New Delhi, May 2
Amid demands by people of northern areas in Pakistan occupied Kashmir for constitutional rights and greater devolution of power, deputy speaker of Northern Areas Legislative Council (NALC) Asad Zaidi has expressed the hope that the body will soon be given the status of an Assembly.
Zaidi, who was in the capital for intra-JK talks, said Pakistan Prime Minister Shaukat Aziz was likely to soon announce the new status of the Legislative Council.
The Legislative Council has 36 members with six advisers who are in charge of different portfolios, Zaidi said.
Zaidi said more financial and administrative powers would be devolved to the northern areas once it gets Assembly status. He said the legal framework order was amended in 1999, empowering the NALC to legislate on provincial subjects.

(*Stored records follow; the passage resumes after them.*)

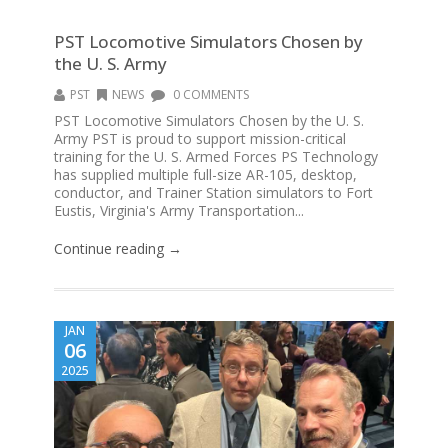
PST Locomotive Simulators Chosen by
the U. S. Army
PST
NEWS
0 COMMENTS
PST Locomotive Simulators Chosen by the U. S.
Army PST is proud to support mission-critical
training for the U. S. Armed Forces PS Technology
has supplied multiple full-size AR-105, desktop,
conductor, and Trainer Station simulators to Fort
Eustis, Virginia's Army Transportation...
Continue reading →
JAN
06
2025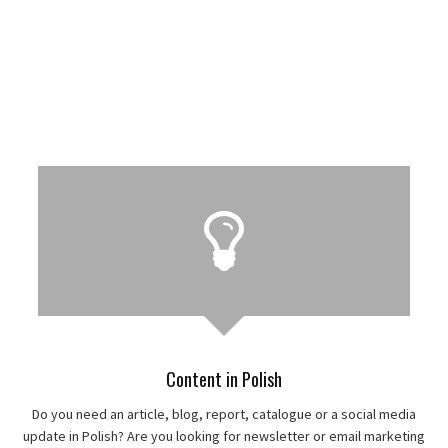
Content in Polish
Do you need an article, blog, report, catalogue or a social media
update in Polish? Are you looking for newsletter or email marketing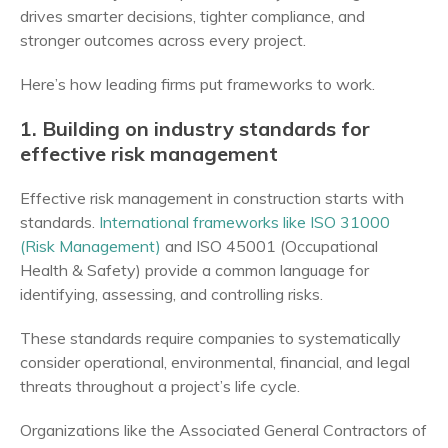
drives smarter decisions, tighter compliance, and
stronger outcomes across every project.
Here’s how leading firms put frameworks to work.
1. Building on industry standards for
effective risk management
Effective risk management in construction starts with
standards.
International frameworks like ISO 31000
(Risk Management)
and ISO 45001 (Occupational
Health & Safety) provide a common language for
identifying, assessing, and controlling risks.
These standards require companies to systematically
consider operational, environmental, financial, and legal
threats throughout a project’s life cycle.
Organizations like the Associated General Contractors of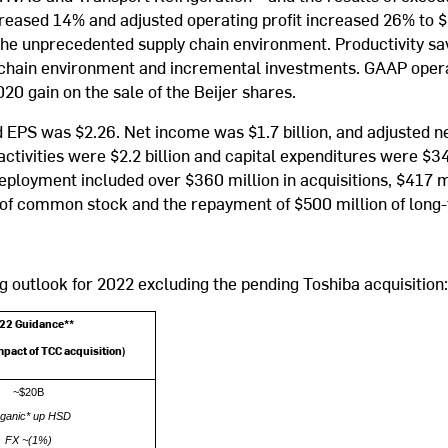
ecreased 14% and adjusted operating profit increased 26% to $
the unprecedented supply chain environment. Productivity sav
ly chain environment and incremental investments. GAAP oper
20 gain on the sale of the Beijer shares.
EPS was $2.26. Net income was $1.7 billion, and adjusted ne
ctivities were $2.2 billion and capital expenditures were $344
 deployment included over $360 million in acquisitions, $417 m
 of common stock and the repayment of $500 million of long
g outlook for 2022 excluding the pending Toshiba acquisition:
22 Guidance**
mpact of TCC acquisition)
~$20B
ganic* up HSD
FX ~(1%)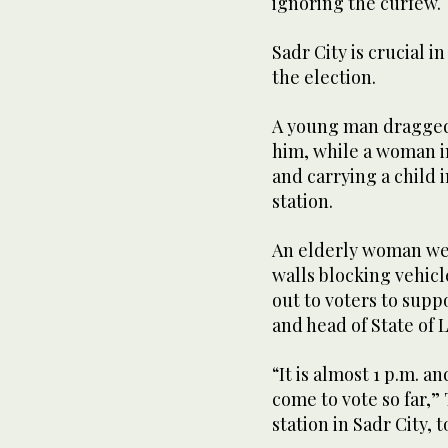
ignoring the curfew.
Sadr City is crucial i
the election.
A young man dragged a
him, while a woman in
and carrying a child 
station.
An elderly woman wea
walls blocking vehicl
out to voters to supp
and head of State of L
“It is almost 1 p.m. a
come to vote so far,”
station in Sadr City, 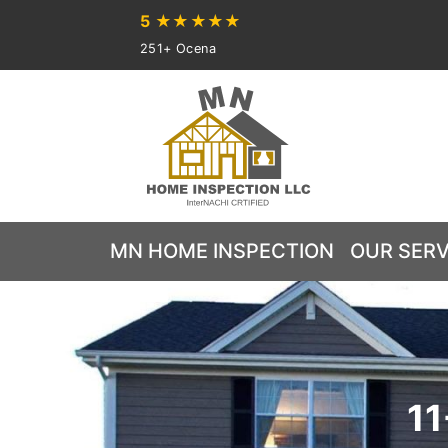
5
★★★★★
251+ Ocena
MN HOME INSPECTION
OUR SERV
11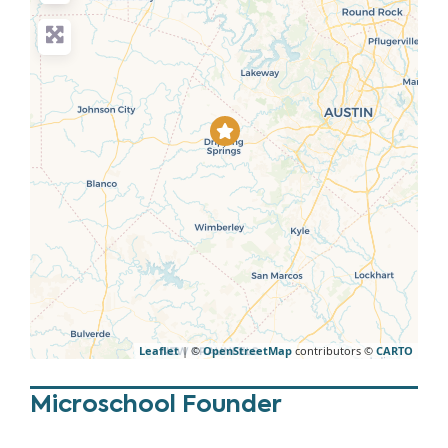
Leaflet
| ©
OpenStreetMap
contributors ©
CARTO
Microschool Founder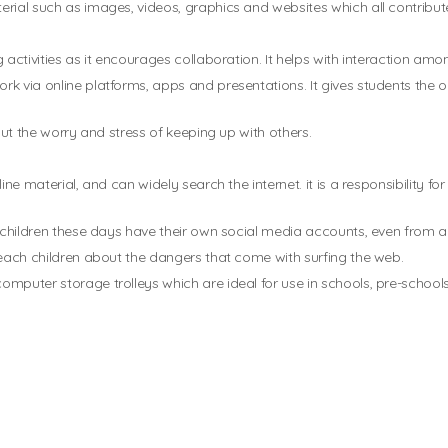
rial such as images, videos, graphics and websites which all contribute
 activities as it encourages collaboration. It helps with interaction a
k via online platforms, apps and presentations. It gives students the 
out the worry and stress of keeping up with others.
ine material, and can widely search the internet. it is a responsibility 
ny children these days have their own social media accounts, even from 
teach children about the dangers that come with surfing the web.
mputer storage trolleys which are ideal for use in schools, pre-schools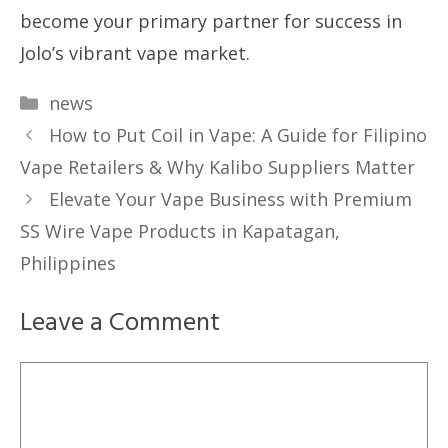
become your primary partner for success in
Jolo’s vibrant vape market.
Categories
news
How to Put Coil in Vape: A Guide for Filipino
Vape Retailers & Why Kalibo Suppliers Matter
Elevate Your Vape Business with Premium
SS Wire Vape Products in Kapatagan,
Philippines
Leave a Comment
Comment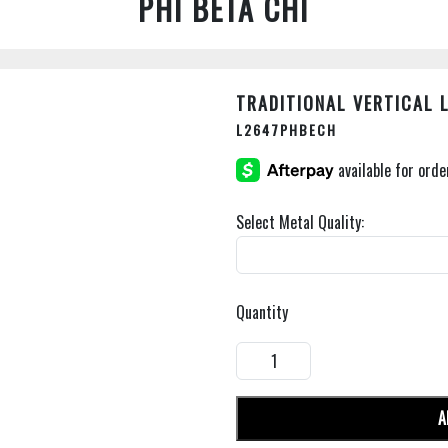
PHI BETA CHI
TRADITIONAL VERTICAL 
L2647PHBECH
Select Metal Quality:
Quantity
A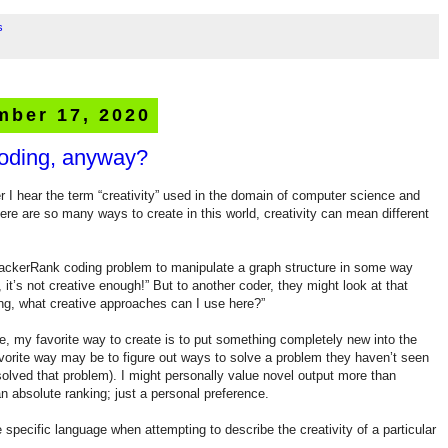
s
mber 17, 2020
coding, anyway?
r I hear the term “creativity” used in the domain of computer science and
e are so many ways to create in this world, creativity can mean different
HackerRank coding problem to manipulate a graph structure in some way
, it’s not creative enough!” But to another coder, they might look at that
ing, what creative approaches can I use here?”
, my favorite way to create is to put something completely new into the
favorite way may be to figure out ways to solve a problem they haven’t seen
 solved that problem). I might personally value novel output more than
an absolute ranking; just a personal preference.
 specific language when attempting to describe the creativity of a particular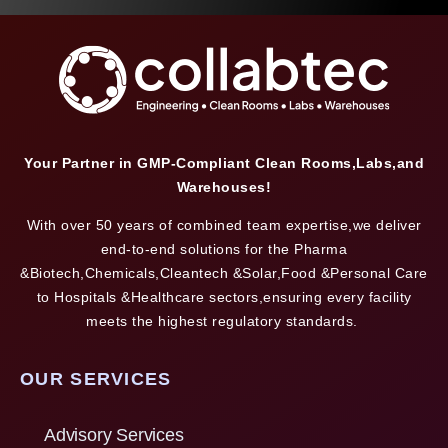
Your Partner in GMP-Compliant Clean Rooms,Labs,and
Warehouses!
With over 50 years of combined team expertise,we deliver
end-to-end solutions for the Pharma
&Biotech,Chemicals,Cleantech &Solar,Food &Personal Care
to Hospitals &Healthcare sectors,ensuring every facility
meets the highest regulatory standards.
OUR SERVICES
Advisory Services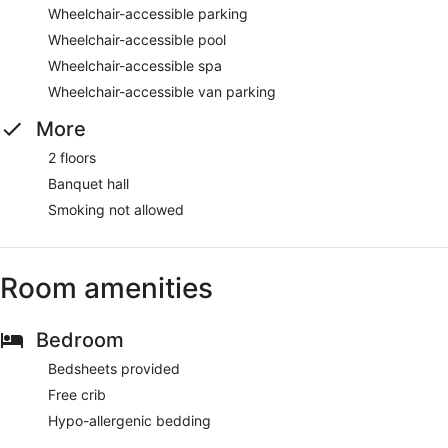
Wheelchair-accessible parking
Wheelchair-accessible pool
Wheelchair-accessible spa
Wheelchair-accessible van parking
More
2 floors
Banquet hall
Smoking not allowed
Room amenities
Bedroom
Bedsheets provided
Free crib
Hypo-allergenic bedding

The deputy speaker added that development in the area was picking up with assistance from the Federal government and steps were being taken to develop its hydro-electric potential
Talking of his experience in Delhi, Zaidi said he was touched by the “love and sincerity” of the people. “I will narrate my experiences back home,” he said.
Zaidi said antagonistic propaganda against India had reduced after President Pervez Musharraf came to power. “Musharraf has liberal thinking and opposes fundamentalism. Benazir Bhutto had also adopted a similar path,” he said.
Zaidi said the Pakistan flag was used on government buildings in northern areas. However, he said NAs was not mentioned in the Pakistan Constitution.
Unlike northern areas, the other part of PoK has a separate flag. Former PoK President and Prime Minister Mohammad Abdul Qayyum, who chaired the intra-JK talks, during his interaction with the media had said that the administrative pattern in northern areas was on the design left by the British.
However, he said people there should get the same rights as those in “Azad Kashmir.”
In a report released in September 2006, the Human Rights Commission of Pakistan claimed that the government had deliberately not given constitutional status to northern areas as part of its strategy on Kashmir.
It said although the people of Northern Areas “ought” to be part of Pakistan, the authorities perceived that in the event of plebiscite in Kashmir, the vote of the people of NAs could be crucial as these areas were part of the state of Kashmir under the Dogra Maharaja.